Pour réussir la mise en œuvre de la cybersécurité dans un environnement de technologies opérationnelles (TO), il faut prendre en compte les défis physiques, culturels et organisationnels qui lui sont propres. Ce n’est qu’à cette seule condition que l’on peut élaborer une approche pratique et efficace à laquelle les équipes des TO adhéreront.

Il est particulièrement important de surmonter ces obstacles dans le secteur manufacturier et les services publics, où un arrêt des opérations provoqué par une cyberattaque peut toucher les infrastructures nationales essentielles et les chaînes d’approvisionnement mondiales.  

Forts de notre expérience mondiale en matière de cybersécurité au sein des environnements de TO, nous présentons dans cet article des recommandations à l’intention des professionnels des opérations, des TI et de la sécurité. Celles-ci visent à proposer un processus de mise en œuvre simple, répondant aux exigences de défense des TO et adapté aux équipes de TO.
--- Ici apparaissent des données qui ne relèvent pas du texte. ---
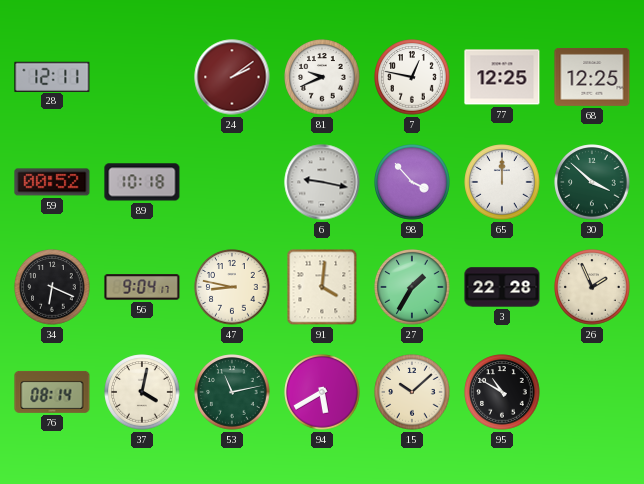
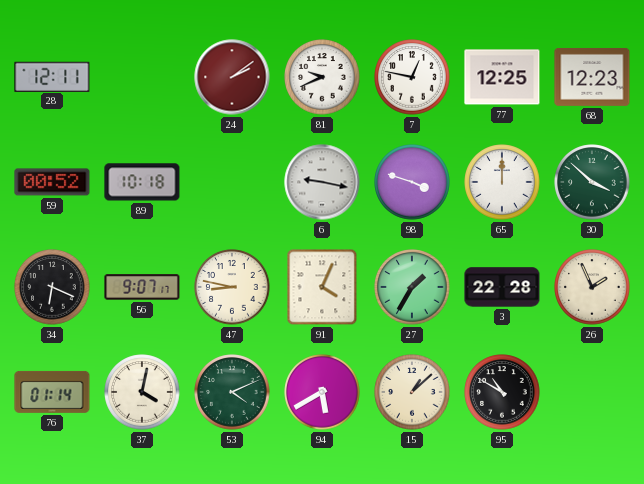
68: 12:25 -> 12:23
98: 3:53 -> 3:48
56: 9:04 -> 9:07
91: 4:01 -> 4:04
76: 08:14 -> 01:14
53: 11:13 -> 4:11
15: 10:08 -> 1:08
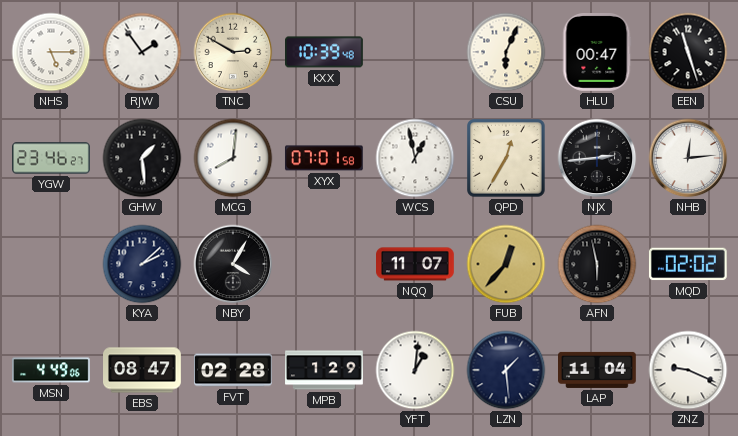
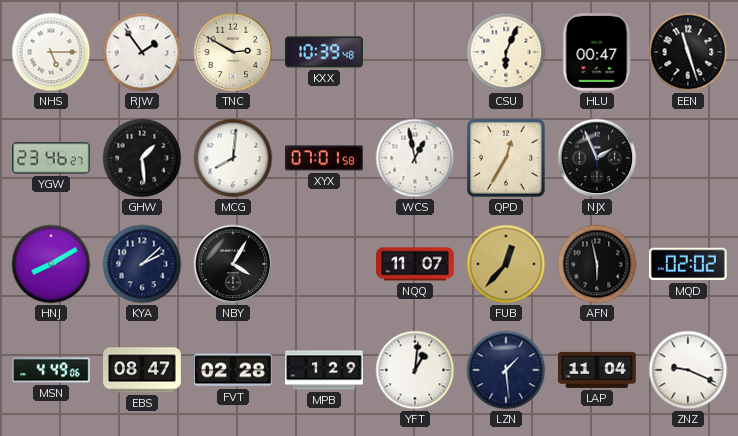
NJX: 2:44 -> 1:56
NHB: 12:14 -> none
HNJ: none -> 8:10
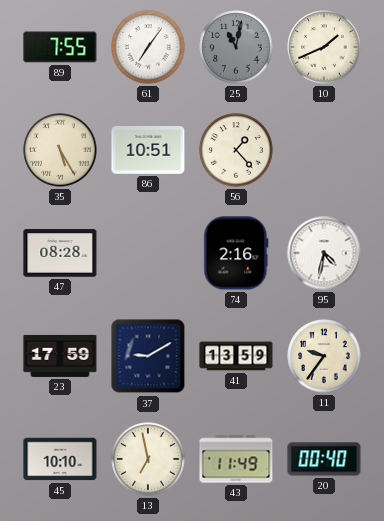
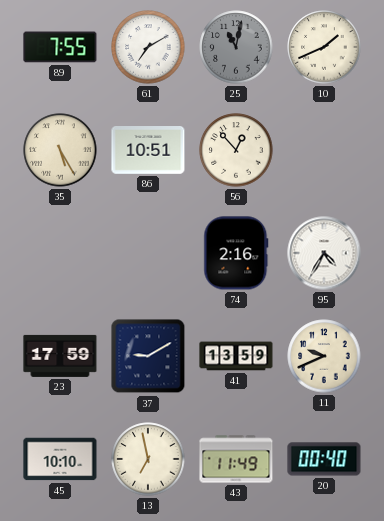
61: 7:06 -> 7:10
56: 1:23 -> 12:53
47: 08:28 -> none
95: 4:32 -> 4:35
11: 9:36 -> 9:41
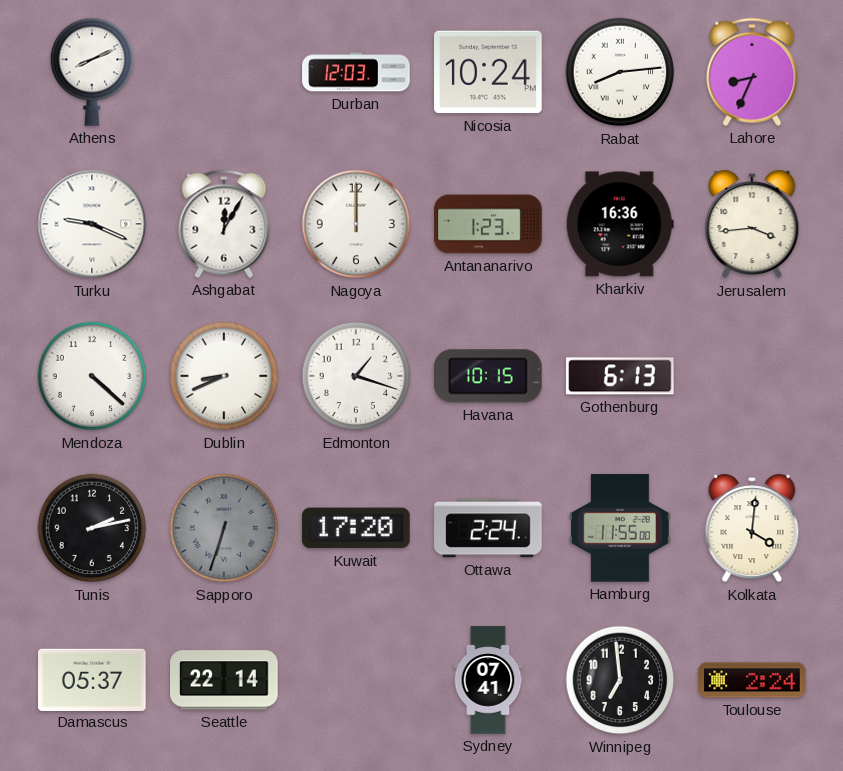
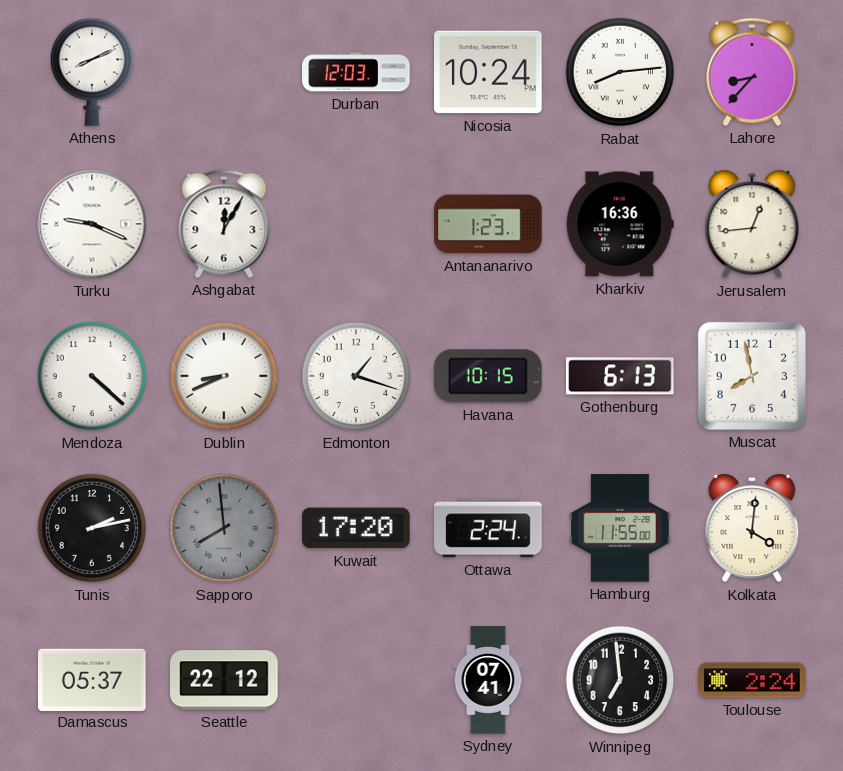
Lahore: 8:34 -> 8:37
Nagoya: 12:00 -> none
Jerusalem: 3:44 -> 12:44
Muscat: none -> 7:58
Sapporo: 6:33 -> 7:59
Seattle: 22:14 -> 22:12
Réduire les cyberrisques dans le secteur des technologies opérationnelles (TO) grâce aux enseignements tirés des technologies de l’information (TI) – Combler les failles de sécurité

Les organisations dotées de fonctions de TO ont souvent déployé, au fil des ans, des structures organisationnelles dans lesquelles les TI et les TO fonctionnent séparément, créant des silos de responsabilité.

L’une des principales raisons de l’intégration des technologies de l’information et des technologies opérationnelles est le volume et la richesse des données dans les environnements de TO. Ces données alimentent les analyses avancées, ce qui permet d’obtenir des renseignements précieux et de prendre de meilleures décisions. Ainsi, les jumeaux numériques et d’autres technologies permettent aux organisations d’améliorer leur efficacité opérationnelle et de réaliser des économies grâce à la maintenance prédictive ou à d’autres stratégies basées sur des scénarios.

Non seulement l’approche traditionnelle cloisonnée prive les entreprises de précieuses perspectives liées à l’intelligence d’affaires, mais elle peut aussi engendrer des failles dans la cybersécurité globale, rendant l’infrastructure essentielle des TO potentiellement vulnérable aux cyberattaques. Il est fondamental de reconnaître que de tels incidents sont désormais inévitables. Adopter une approche unifiée signifie mettre en place des mesures de cybersécurité cohérentes dans les deux domaines, afin de protéger à la fois les infrastructures essentielles des technologies opérationnelles et les infrastructures critiques des technologies de l’information contre les cybermenaces.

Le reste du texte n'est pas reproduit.